Sunday 10 August 2014

Switching the poles.

What if today's Israel were Muslim and today's Gaza Jewish?

"Confirmation bias" happens where a belief that carries a strong emotional investment is preserved because the person who holds it does not bother to seek out, or honestly consider, any evidence that might challenge it. The belief in question feels emotionally compelling, and one's own sense of ego might even be invested in it, so that any challenge to it might feel like a challenge to one's own identity and good judgment. Counter-evidence thus becomes something dangerous and potentially painful: something to be guarded against.  
One antidote to confirmation bias that is sometimes successful is the consideration of an analogy that is similar enough to the matter at issue to be relevant to its analysis, but where the element that is triggering the confirmation bias is replaced by something different. This can be effective enough to get people unstuck and to begin the process of cognitive restructuring. 
Confirmation bias has ensnared reporting on, and interpretation of, the current Israeli military action against fascist Hamas in Gaza. Whether the emotional charge that supports this confirmation bias is attributable to prejudice against Israel or prejudice against Jewish people in general, would depend on the individual who harbours the bias. Israel is being called upon to stop its military action against Hamas in Gaza, which is very tragically leading to the deaths of hundreds of Gazan citizens alongside the Hamas militants and the destruction of the Hamas ordnance that the Israel Defence Force is targeting: deaths that are being encouraged by Hamas deploying the strategy of human shields, and strongly encouraging Gazans to stay put when they have been forewarned by Israel that their neighbourhood would be targeted in a forthcoming strike. 
If Israel were to allow the Gazan policy of using human shields to be successful, it would have to continue to suffer Hamas missile attacks against its citizens with impunity, at least 10% of which penetrate the Iron Dome. And this, for as long as Hamas decide to continue with them. The Israeli people have clearly had enough of being terrorised with Hamas missiles, given that 90% of their population, which includes the bulk of their left wing, support the current Operation Protective Edge against Hamas in Gaza. There is no reason to believe that 90% of our own population would not feel the same if we were in similar circumstances. How many anti-Israel commentators would honestly and seriously expect the UK to exercise similar long-suffering restraint in the face of missile attacks by a genocidal fascist enemy government against our citizens? Would we be voting for politicians who failed to protect us from that? Would we have been able to fight against Hitler on that basis? 

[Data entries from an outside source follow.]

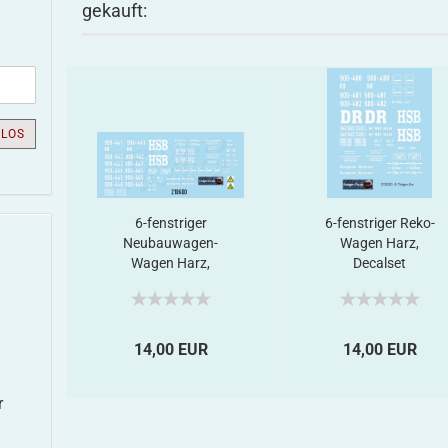
gekauft:
LOS
6-fenstriger
6-fenstriger Reko-
Neubauwagen-
Wagen Harz,
Wagen Harz,
Decalset
Decalset...
14,00 EUR
14,00 EUR
r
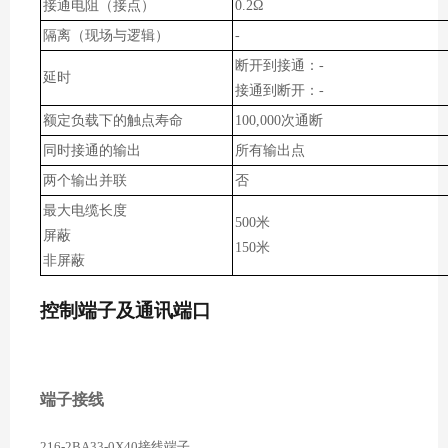
接通电阻（接点）
0.
2
Ω
隔离（现场与逻辑）
-
断开到接通：
-
延时
接通到断开：
-
额定负载下的触点寿命
100,000次通断
同时接通的输出
所有输出点
两个输出并联
否
最大电缆长度
500米
屏蔽
150米
非屏蔽
控制端子及通讯端口
端子接线
216-2BA33-0X40接线端子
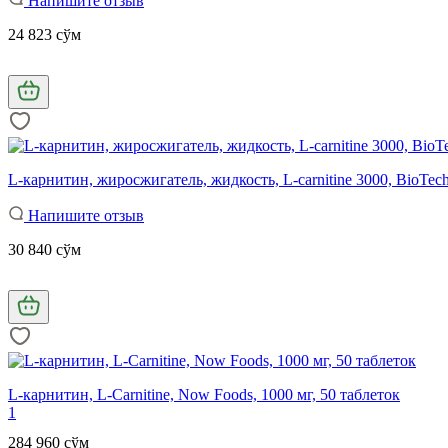
Напишите отзыв
24 823 сўм
L-карнитин, жиросжигатель, жидкость, L-carnitine 3000, BioTec
Напишите отзыв
30 840 сўм
L-карнитин, L-Carnitine, Now Foods, 1000 мг, 50 таблеток
1
284 960 сўм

Imagining the reversal of cultural religious polarity in the Israel/ Hamas conflict might be instructive in exposing the current confirmation bias against Israel. Imagine that Israel was a Muslim state and that Gaza was densely populated by Jews. Imagine that Jewish Gaza had elected an extremist religious administration whose charter called for the genocide of all Muslims worldwide and the annihilation of Islamic Israel. Imagine that this Jewish Gazan administration was firing thousands of missiles into Islamic Israel with the purpose of killing Islamic Israeli citizens, and refused to desist from doing so, even though it was the key to stopping the Islamic Israeli military action; that the Jewish Gazan administration was concealing weapons in or under synagogues, schools and hospitals, and launching them from densely-populated areas; that they were forcing Gazans to stay where they were to act as human shields after receiving warnings from Islamic Israel that their neighbourhood would be targeted. Imagine the Jewish Gazan administration was using international aid to build tunnels into Islamic Israel in order to kill citizens and kidnap soldiers: tunnels that had claimed the lives of many Gazan children building them and that civilians were not allowed to use as shelters. 

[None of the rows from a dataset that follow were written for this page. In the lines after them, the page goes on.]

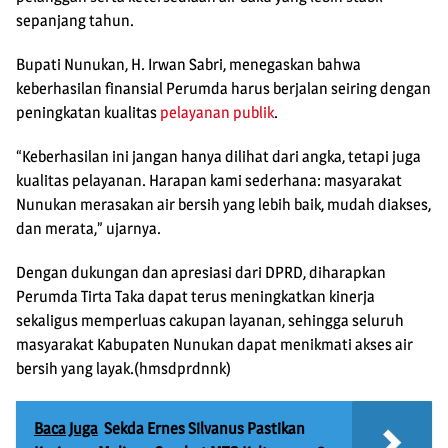
sepanjang tahun.
Bupati Nunukan, H. Irwan Sabri, menegaskan bahwa
keberhasilan finansial Perumda harus berjalan seiring dengan
peningkatan kualitas
pelayanan publik
.
“Keberhasilan ini jangan hanya dilihat dari angka, tetapi juga
kualitas pelayanan. Harapan kami sederhana: masyarakat
Nunukan merasakan air bersih yang lebih baik, mudah diakses,
dan merata,” ujarnya.
Dengan dukungan dan apresiasi dari DPRD, diharapkan
Perumda Tirta Taka dapat terus meningkatkan kinerja
sekaligus memperluas cakupan layanan, sehingga seluruh
masyarakat Kabupaten Nunukan dapat menikmati akses air
bersih yang layak.(hmsdprdnnk)
Baca Juga
Sekda Ernes Silvanus Pastikan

Where would international sympathies lie then? Would any Islamic state, surrounded by countries that wanted its complete annihilation, be expected to suffer missile attacks in perpetuity and with impunity from a neighbouring genocidal regime? Would the western media be as indifferent to the antecedent causes of the bloodshed - the firing of missiles to kill random civilians by genocidal religious extremists, and their refusal to desist - when the pictures on our TV screens were of Jewish human shield casualties caused by the weapons of an Islamic state trying to stop terrorist missile and tunnel attacks? Or are evaluation and reporting being influenced by the cultural religious background of the parties in this conflict?  

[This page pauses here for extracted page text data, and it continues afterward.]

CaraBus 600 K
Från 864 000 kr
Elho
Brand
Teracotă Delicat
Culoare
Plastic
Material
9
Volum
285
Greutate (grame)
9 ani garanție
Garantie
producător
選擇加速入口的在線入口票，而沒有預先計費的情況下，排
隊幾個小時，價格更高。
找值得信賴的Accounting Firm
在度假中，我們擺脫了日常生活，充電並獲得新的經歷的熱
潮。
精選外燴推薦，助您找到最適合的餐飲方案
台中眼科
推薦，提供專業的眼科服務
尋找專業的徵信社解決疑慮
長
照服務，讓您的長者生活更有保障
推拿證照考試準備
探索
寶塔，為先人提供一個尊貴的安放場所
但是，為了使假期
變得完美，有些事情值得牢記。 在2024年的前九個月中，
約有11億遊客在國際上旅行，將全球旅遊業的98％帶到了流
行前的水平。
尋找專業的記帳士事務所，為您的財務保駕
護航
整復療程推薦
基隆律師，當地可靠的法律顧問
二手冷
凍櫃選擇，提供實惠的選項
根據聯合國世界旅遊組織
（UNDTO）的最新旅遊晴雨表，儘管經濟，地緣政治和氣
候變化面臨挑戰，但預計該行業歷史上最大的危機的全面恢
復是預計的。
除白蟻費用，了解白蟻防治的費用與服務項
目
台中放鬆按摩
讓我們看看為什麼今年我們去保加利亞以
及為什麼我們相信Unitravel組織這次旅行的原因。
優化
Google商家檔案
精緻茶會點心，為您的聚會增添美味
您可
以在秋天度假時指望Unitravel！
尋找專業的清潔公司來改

It is, of course, the intentions and actions of the conflicting parties involved that are of relevance here, and not whether they identify themselves as culturally "Jewish" or culturally "Muslim". Any state has a duty to stop a neighbouring genocidal regime trying to kill its citizens with missiles, and other terrorist activities. Tragically, there can be no just wars against genocidal oppressors without civilian casualties, as Britain itself experienced in World War Two. A state defending itself against a genocidal aggressor does not merit being singled out for condemnation in the international community simply because it identifies as Jewish.